Transcribe the data underneath exactly. No images belong in your version.

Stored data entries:
..............................

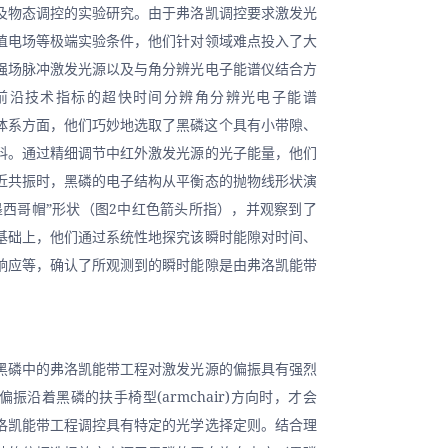
及物态调控的实验研究。由于弗洛凯调控要求激发光
值电场等极端实验条件，他们针对领域难点投入了大
强场脉冲激发光源以及与角分辨光电子能谱仪结合方
前沿技术指标的超快时间分辨角分辨光电子能谱
在材料体系方面，他们巧妙地选取了黑磷这个具有小带隙、
料。通过精细调节中红外激发光源的光子能量，他们
近共振时，黑磷的电子结构从平衡态的抛物线形状演
墨西哥帽”形状（图2中红色箭头所指），并观察到了
基础上，他们通过系统性地探究该瞬时能隙对时间、
响应等，确认了所观测到的瞬时能隙是由弗洛凯能带
黑磷中的弗洛凯能带工程对激发光源的偏振具有强烈
振沿着黑磷的扶手椅型(armchair)方向时，才会
洛凯能带工程调控具有特定的光学选择定则。结合理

..............................

◆ **Solution to the problem**
及物态调控的实验研究。由于弗洛凯调控要求激发光
值电场等极端实验条件，他们针对领域难点投入了大
强场脉冲激发光源以及与角分辨光电子能谱仪结合方
前沿技术指标的超快时间分辨角分辨光电子能谱
在材料体系方面，他们巧妙地选取了黑磷这个具有小带隙、
料。通过精细调节中红外激发光源的光子能量，他们
近共振时，黑磷的电子结构从平衡态的抛物线形状演
墨西哥帽”形状（图2中红色箭头所指），并观察到了
基础上，他们通过系统性地探究该瞬时能隙对时间、
响应等，确认了所观测到的瞬时能隙是由弗洛凯能带
黑磷中的弗洛凯能带工程对激发光源的偏振具有强烈
振沿着黑磷的扶手椅型(armchair)方向时，才会
洛凯能带工程调控具有特定的光学选择定则。结合理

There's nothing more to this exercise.